··· DATASET RECORDS ···

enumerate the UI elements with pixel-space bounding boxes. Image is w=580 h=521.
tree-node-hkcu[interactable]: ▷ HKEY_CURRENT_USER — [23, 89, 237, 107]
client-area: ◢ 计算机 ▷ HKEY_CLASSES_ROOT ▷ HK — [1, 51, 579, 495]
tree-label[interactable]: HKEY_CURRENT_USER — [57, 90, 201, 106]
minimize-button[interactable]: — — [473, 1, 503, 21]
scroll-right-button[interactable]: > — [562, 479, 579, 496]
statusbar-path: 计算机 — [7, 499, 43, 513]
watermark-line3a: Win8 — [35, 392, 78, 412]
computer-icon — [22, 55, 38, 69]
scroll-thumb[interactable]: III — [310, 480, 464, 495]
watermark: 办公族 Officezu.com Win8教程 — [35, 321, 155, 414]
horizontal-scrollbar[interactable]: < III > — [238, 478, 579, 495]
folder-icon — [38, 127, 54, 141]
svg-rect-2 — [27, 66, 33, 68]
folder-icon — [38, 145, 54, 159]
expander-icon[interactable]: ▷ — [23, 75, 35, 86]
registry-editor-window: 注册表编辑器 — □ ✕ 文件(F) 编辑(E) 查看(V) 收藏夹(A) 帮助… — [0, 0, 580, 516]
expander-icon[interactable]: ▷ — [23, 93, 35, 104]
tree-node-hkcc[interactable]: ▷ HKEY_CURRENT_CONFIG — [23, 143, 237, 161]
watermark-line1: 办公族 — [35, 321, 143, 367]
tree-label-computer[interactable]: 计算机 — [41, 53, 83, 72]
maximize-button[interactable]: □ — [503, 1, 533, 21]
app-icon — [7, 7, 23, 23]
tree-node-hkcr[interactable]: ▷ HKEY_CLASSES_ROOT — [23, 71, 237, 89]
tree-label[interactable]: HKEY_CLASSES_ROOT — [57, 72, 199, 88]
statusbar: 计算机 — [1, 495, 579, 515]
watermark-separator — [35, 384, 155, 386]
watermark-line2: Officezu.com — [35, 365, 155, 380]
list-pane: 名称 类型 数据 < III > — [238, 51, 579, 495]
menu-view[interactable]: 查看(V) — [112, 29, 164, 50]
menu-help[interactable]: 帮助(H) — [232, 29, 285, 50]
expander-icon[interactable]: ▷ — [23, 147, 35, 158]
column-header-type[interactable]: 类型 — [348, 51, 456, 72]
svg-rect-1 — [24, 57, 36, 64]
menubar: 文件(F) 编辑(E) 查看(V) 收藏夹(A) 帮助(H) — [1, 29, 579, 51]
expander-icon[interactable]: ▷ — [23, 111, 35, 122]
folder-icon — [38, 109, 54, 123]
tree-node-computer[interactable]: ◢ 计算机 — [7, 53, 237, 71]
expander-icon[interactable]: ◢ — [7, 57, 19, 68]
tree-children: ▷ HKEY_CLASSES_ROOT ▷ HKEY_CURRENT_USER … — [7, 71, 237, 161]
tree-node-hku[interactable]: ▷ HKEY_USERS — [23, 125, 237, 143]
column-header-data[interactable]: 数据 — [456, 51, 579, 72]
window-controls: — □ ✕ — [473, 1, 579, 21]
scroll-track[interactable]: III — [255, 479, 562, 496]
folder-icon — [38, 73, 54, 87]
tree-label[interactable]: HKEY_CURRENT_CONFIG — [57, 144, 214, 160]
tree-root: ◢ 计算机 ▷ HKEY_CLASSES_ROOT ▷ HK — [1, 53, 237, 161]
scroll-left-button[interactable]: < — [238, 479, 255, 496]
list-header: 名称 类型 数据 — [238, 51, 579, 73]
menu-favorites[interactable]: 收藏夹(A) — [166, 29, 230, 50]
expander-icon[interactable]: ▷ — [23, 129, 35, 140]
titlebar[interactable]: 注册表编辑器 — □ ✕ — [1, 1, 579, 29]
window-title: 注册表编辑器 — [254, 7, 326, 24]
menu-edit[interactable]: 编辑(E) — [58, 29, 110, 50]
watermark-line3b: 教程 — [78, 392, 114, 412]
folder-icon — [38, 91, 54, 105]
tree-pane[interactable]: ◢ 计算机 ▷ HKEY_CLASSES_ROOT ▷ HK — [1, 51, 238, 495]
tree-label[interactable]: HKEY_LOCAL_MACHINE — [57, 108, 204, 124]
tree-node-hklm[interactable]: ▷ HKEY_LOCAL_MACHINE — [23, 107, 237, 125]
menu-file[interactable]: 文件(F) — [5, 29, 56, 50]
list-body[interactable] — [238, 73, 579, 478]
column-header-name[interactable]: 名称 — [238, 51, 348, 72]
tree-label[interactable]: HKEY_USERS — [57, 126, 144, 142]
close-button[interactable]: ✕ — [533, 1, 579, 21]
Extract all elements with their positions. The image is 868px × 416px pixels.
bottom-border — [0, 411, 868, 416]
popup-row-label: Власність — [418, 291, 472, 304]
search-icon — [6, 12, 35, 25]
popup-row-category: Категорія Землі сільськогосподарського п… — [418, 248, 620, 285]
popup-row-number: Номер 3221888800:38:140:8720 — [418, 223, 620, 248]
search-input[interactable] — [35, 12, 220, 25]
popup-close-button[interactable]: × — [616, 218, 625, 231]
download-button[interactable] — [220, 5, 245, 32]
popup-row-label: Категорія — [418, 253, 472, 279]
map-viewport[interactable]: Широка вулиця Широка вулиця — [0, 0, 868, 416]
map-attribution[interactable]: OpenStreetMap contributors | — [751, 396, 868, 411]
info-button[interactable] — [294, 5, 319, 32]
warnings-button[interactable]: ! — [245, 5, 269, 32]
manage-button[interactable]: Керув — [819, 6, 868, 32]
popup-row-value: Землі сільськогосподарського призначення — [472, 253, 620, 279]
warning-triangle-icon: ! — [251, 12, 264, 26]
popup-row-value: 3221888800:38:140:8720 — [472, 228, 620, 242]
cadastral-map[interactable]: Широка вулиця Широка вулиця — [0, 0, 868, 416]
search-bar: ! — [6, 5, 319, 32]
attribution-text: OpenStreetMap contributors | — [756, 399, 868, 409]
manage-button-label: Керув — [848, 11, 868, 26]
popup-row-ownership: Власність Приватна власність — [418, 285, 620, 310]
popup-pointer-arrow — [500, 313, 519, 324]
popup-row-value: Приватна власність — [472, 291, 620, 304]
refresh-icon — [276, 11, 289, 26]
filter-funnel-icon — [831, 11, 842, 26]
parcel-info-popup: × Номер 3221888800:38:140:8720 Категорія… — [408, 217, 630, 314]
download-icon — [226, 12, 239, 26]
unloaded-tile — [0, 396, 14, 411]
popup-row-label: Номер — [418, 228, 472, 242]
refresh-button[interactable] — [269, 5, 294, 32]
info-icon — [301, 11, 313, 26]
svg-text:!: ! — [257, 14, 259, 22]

···

### [AIM OF THE TASK]
All lines of the data above must be returned exactly.

### [TASK OUTPUT]
enumerate the UI elements with pixel-space bounding boxes. Image is w=580 h=521.
tree-node-hkcu[interactable]: ▷ HKEY_CURRENT_USER — [23, 89, 237, 107]
client-area: ◢ 计算机 ▷ HKEY_CLASSES_ROOT ▷ HK — [1, 51, 579, 495]
tree-label[interactable]: HKEY_CURRENT_USER — [57, 90, 201, 106]
minimize-button[interactable]: — — [473, 1, 503, 21]
scroll-right-button[interactable]: > — [562, 479, 579, 496]
statusbar-path: 计算机 — [7, 499, 43, 513]
watermark-line3a: Win8 — [35, 392, 78, 412]
computer-icon — [22, 55, 38, 69]
scroll-thumb[interactable]: III — [310, 480, 464, 495]
watermark: 办公族 Officezu.com Win8教程 — [35, 321, 155, 414]
horizontal-scrollbar[interactable]: < III > — [238, 478, 579, 495]
folder-icon — [38, 127, 54, 141]
svg-rect-2 — [27, 66, 33, 68]
folder-icon — [38, 145, 54, 159]
expander-icon[interactable]: ▷ — [23, 75, 35, 86]
registry-editor-window: 注册表编辑器 — □ ✕ 文件(F) 编辑(E) 查看(V) 收藏夹(A) 帮助… — [0, 0, 580, 516]
expander-icon[interactable]: ▷ — [23, 93, 35, 104]
tree-node-hkcc[interactable]: ▷ HKEY_CURRENT_CONFIG — [23, 143, 237, 161]
watermark-line1: 办公族 — [35, 321, 143, 367]
tree-label-computer[interactable]: 计算机 — [41, 53, 83, 72]
maximize-button[interactable]: □ — [503, 1, 533, 21]
app-icon — [7, 7, 23, 23]
tree-node-hkcr[interactable]: ▷ HKEY_CLASSES_ROOT — [23, 71, 237, 89]
tree-label[interactable]: HKEY_CLASSES_ROOT — [57, 72, 199, 88]
statusbar: 计算机 — [1, 495, 579, 515]
watermark-separator — [35, 384, 155, 386]
watermark-line2: Officezu.com — [35, 365, 155, 380]
list-pane: 名称 类型 数据 < III > — [238, 51, 579, 495]
menu-view[interactable]: 查看(V) — [112, 29, 164, 50]
menu-help[interactable]: 帮助(H) — [232, 29, 285, 50]
expander-icon[interactable]: ▷ — [23, 147, 35, 158]
column-header-type[interactable]: 类型 — [348, 51, 456, 72]
svg-rect-1 — [24, 57, 36, 64]
menubar: 文件(F) 编辑(E) 查看(V) 收藏夹(A) 帮助(H) — [1, 29, 579, 51]
expander-icon[interactable]: ▷ — [23, 111, 35, 122]
folder-icon — [38, 109, 54, 123]
tree-node-computer[interactable]: ◢ 计算机 — [7, 53, 237, 71]
expander-icon[interactable]: ◢ — [7, 57, 19, 68]
tree-children: ▷ HKEY_CLASSES_ROOT ▷ HKEY_CURRENT_USER … — [7, 71, 237, 161]
tree-node-hku[interactable]: ▷ HKEY_USERS — [23, 125, 237, 143]
column-header-data[interactable]: 数据 — [456, 51, 579, 72]
window-controls: — □ ✕ — [473, 1, 579, 21]
scroll-track[interactable]: III — [255, 479, 562, 496]
folder-icon — [38, 73, 54, 87]
tree-label[interactable]: HKEY_CURRENT_CONFIG — [57, 144, 214, 160]
tree-root: ◢ 计算机 ▷ HKEY_CLASSES_ROOT ▷ HK — [1, 53, 237, 161]
scroll-left-button[interactable]: < — [238, 479, 255, 496]
list-header: 名称 类型 数据 — [238, 51, 579, 73]
menu-favorites[interactable]: 收藏夹(A) — [166, 29, 230, 50]
expander-icon[interactable]: ▷ — [23, 129, 35, 140]
titlebar[interactable]: 注册表编辑器 — □ ✕ — [1, 1, 579, 29]
window-title: 注册表编辑器 — [254, 7, 326, 24]
menu-edit[interactable]: 编辑(E) — [58, 29, 110, 50]
watermark-line3b: 教程 — [78, 392, 114, 412]
folder-icon — [38, 91, 54, 105]
tree-pane[interactable]: ◢ 计算机 ▷ HKEY_CLASSES_ROOT ▷ HK — [1, 51, 238, 495]
tree-label[interactable]: HKEY_LOCAL_MACHINE — [57, 108, 204, 124]
tree-node-hklm[interactable]: ▷ HKEY_LOCAL_MACHINE — [23, 107, 237, 125]
menu-file[interactable]: 文件(F) — [5, 29, 56, 50]
list-body[interactable] — [238, 73, 579, 478]
column-header-name[interactable]: 名称 — [238, 51, 348, 72]
tree-label[interactable]: HKEY_USERS — [57, 126, 144, 142]
close-button[interactable]: ✕ — [533, 1, 579, 21]
Extract all elements with their positions. The image is 868px × 416px pixels.
bottom-border — [0, 411, 868, 416]
popup-row-label: Власність — [418, 291, 472, 304]
search-icon — [6, 12, 35, 25]
popup-row-category: Категорія Землі сільськогосподарського п… — [418, 248, 620, 285]
popup-row-number: Номер 3221888800:38:140:8720 — [418, 223, 620, 248]
search-input[interactable] — [35, 12, 220, 25]
popup-close-button[interactable]: × — [616, 218, 625, 231]
download-button[interactable] — [220, 5, 245, 32]
popup-row-label: Категорія — [418, 253, 472, 279]
map-viewport[interactable]: Широка вулиця Широка вулиця — [0, 0, 868, 416]
map-attribution[interactable]: OpenStreetMap contributors | — [751, 396, 868, 411]
info-button[interactable] — [294, 5, 319, 32]
warnings-button[interactable]: ! — [245, 5, 269, 32]
manage-button[interactable]: Керув — [819, 6, 868, 32]
popup-row-value: Землі сільськогосподарського призначення — [472, 253, 620, 279]
warning-triangle-icon: ! — [251, 12, 264, 26]
popup-row-value: 3221888800:38:140:8720 — [472, 228, 620, 242]
cadastral-map[interactable]: Широка вулиця Широка вулиця — [0, 0, 868, 416]
search-bar: ! — [6, 5, 319, 32]
attribution-text: OpenStreetMap contributors | — [756, 399, 868, 409]
manage-button-label: Керув — [848, 11, 868, 26]
popup-row-ownership: Власність Приватна власність — [418, 285, 620, 310]
popup-pointer-arrow — [500, 313, 519, 324]
popup-row-value: Приватна власність — [472, 291, 620, 304]
refresh-icon — [276, 11, 289, 26]
filter-funnel-icon — [831, 11, 842, 26]
parcel-info-popup: × Номер 3221888800:38:140:8720 Категорія… — [408, 217, 630, 314]
download-icon — [226, 12, 239, 26]
unloaded-tile — [0, 396, 14, 411]
popup-row-label: Номер — [418, 228, 472, 242]
refresh-button[interactable] — [269, 5, 294, 32]
info-icon — [301, 11, 313, 26]
svg-text:!: ! — [257, 14, 259, 22]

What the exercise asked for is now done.